Existe todo um movimento na publicidade reivindicando mais espaços para profissionais negros. Você tem sentido as portas mais abertas?
Sinto que estão, mas também sinto que estamos recebendo o mínimo. Não digo no sentido de valor, digo no sentido de oportunidade. É muito foda você pensar que, nessas campanhas, é sempre uma Kimani que está representando. As pessoas se lembram sempre do mesmo ator negro, da mesma atriz negra, então tem uma representatividade, mas é mínima.

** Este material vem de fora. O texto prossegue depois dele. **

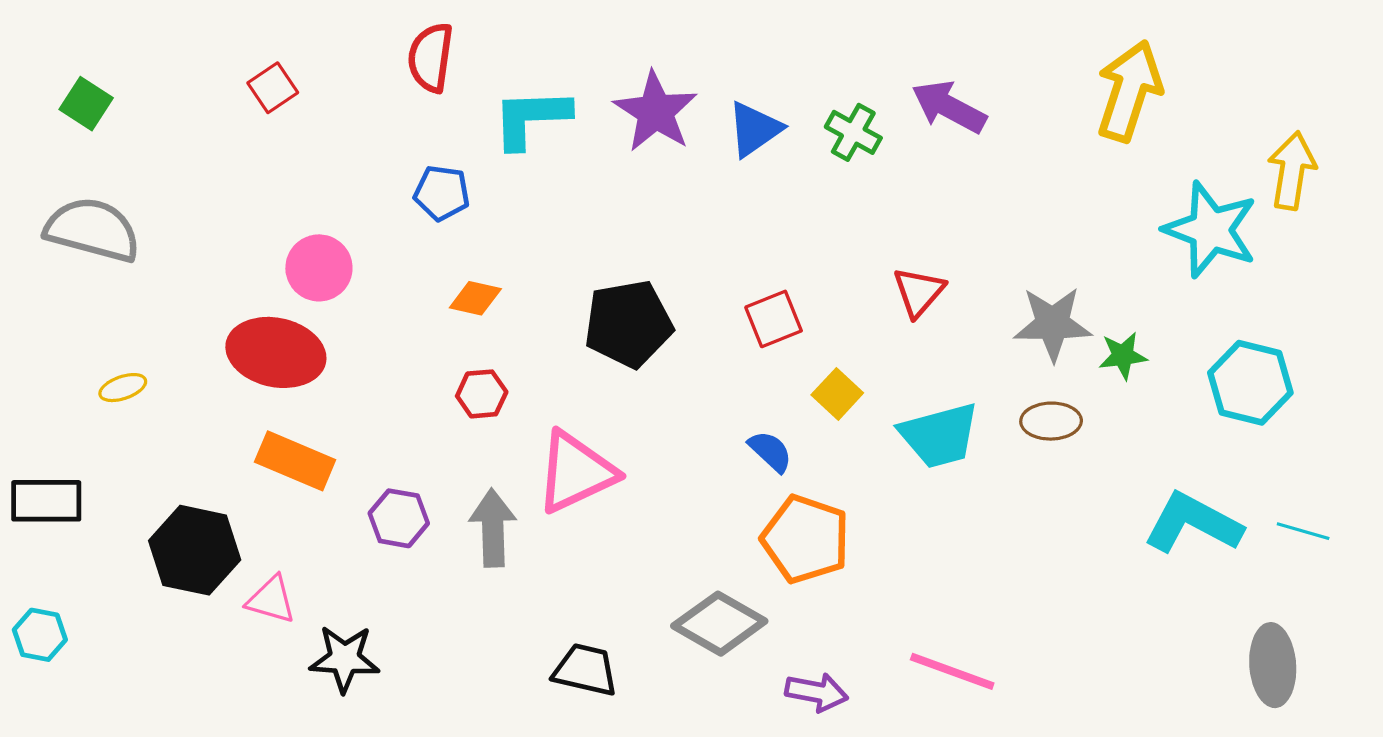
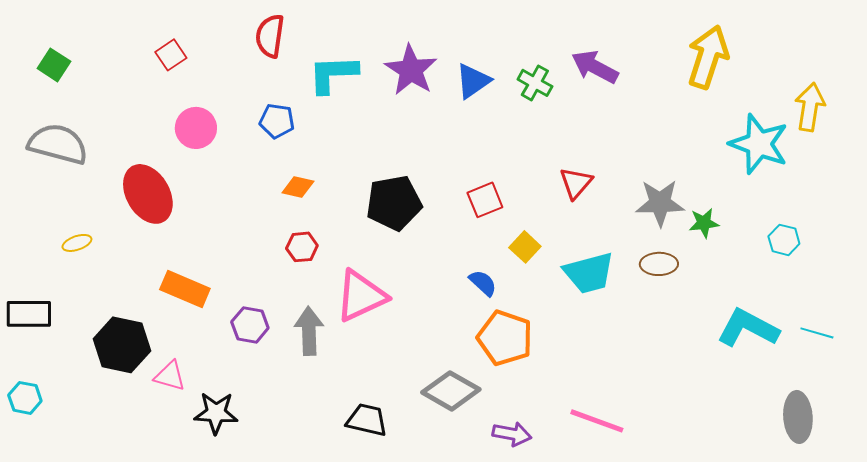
pink circle: (319, 268) -> (196, 128), moved
red ellipse: (276, 352) -> (148, 194), moved, turned 48
cyan hexagon: (1250, 383) -> (784, 240), size x0.6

Quero ir para a França para que outras mulheres vejam que podem ir também e não fiquem só sendo representadas pela Kimani. Cada uma tem uma voz por si só. A gente realmente está tomando esses espaços, espaços que foram negados, mas hoje também estamos cada vez mais arrebentando as portas.
Você acha que as oportunidades para criativos negros no mercado de conteúdo ainda se restringem muito a datas ou a necessidade de representatividade pontuais?
Participar desse processo do manifesto de “Handmaid’s Tale” foi muito isso porque eu provei que sendo uma mulher negra, eu consigo fazer qualquer tipo de trabalho. Não quero ser chamada só para fazer a campanha do Dia da Consciência Negra. Eu quero ser requisitada o ano todo porque eu posso escrever sobre várias coisas. É muito foda a gente imaginar que só no mês de novembro somos chamadas, então: “olá brancos, vamos pensar sobre isso?”.